Each record below needs to be reproduced precisely, though not its pictures.

Material provided: Begin

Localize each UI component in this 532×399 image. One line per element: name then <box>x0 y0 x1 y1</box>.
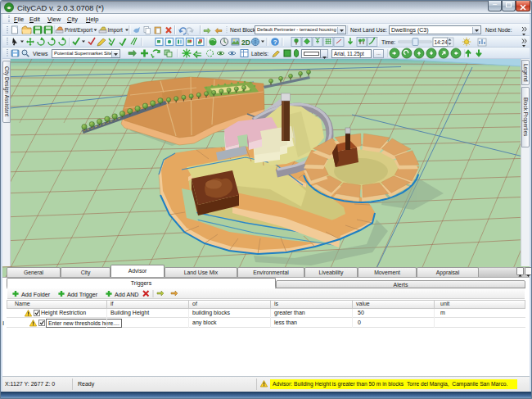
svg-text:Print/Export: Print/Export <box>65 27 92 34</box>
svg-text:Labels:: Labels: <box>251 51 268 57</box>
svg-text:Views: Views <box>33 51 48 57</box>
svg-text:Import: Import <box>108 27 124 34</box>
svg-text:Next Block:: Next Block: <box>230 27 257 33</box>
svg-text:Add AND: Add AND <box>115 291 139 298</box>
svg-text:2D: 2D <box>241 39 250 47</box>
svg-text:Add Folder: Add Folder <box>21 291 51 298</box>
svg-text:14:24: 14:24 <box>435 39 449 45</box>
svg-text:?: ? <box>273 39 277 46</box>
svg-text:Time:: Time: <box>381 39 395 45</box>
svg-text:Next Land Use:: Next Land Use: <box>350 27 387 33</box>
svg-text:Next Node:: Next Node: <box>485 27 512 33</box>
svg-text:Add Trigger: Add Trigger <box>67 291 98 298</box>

Material provided: End

** Exercise result **
Localize each UI component in this 532×399 image. One line per element: name then <box>x0 y0 x1 y1</box>.
svg-text:Print/Export: Print/Export <box>65 27 92 34</box>
svg-text:Labels:: Labels: <box>251 51 268 57</box>
svg-text:Views: Views <box>33 51 48 57</box>
svg-text:Import: Import <box>108 27 124 34</box>
svg-text:Next Block:: Next Block: <box>230 27 257 33</box>
svg-text:Add AND: Add AND <box>115 291 139 298</box>
svg-text:2D: 2D <box>241 39 250 47</box>
svg-text:Add Folder: Add Folder <box>21 291 51 298</box>
svg-text:14:24: 14:24 <box>435 39 449 45</box>
svg-text:?: ? <box>273 39 277 46</box>
svg-text:Time:: Time: <box>381 39 395 45</box>
svg-text:Next Land Use:: Next Land Use: <box>350 27 387 33</box>
svg-text:Next Node:: Next Node: <box>485 27 512 33</box>
svg-text:Add Trigger: Add Trigger <box>67 291 98 298</box>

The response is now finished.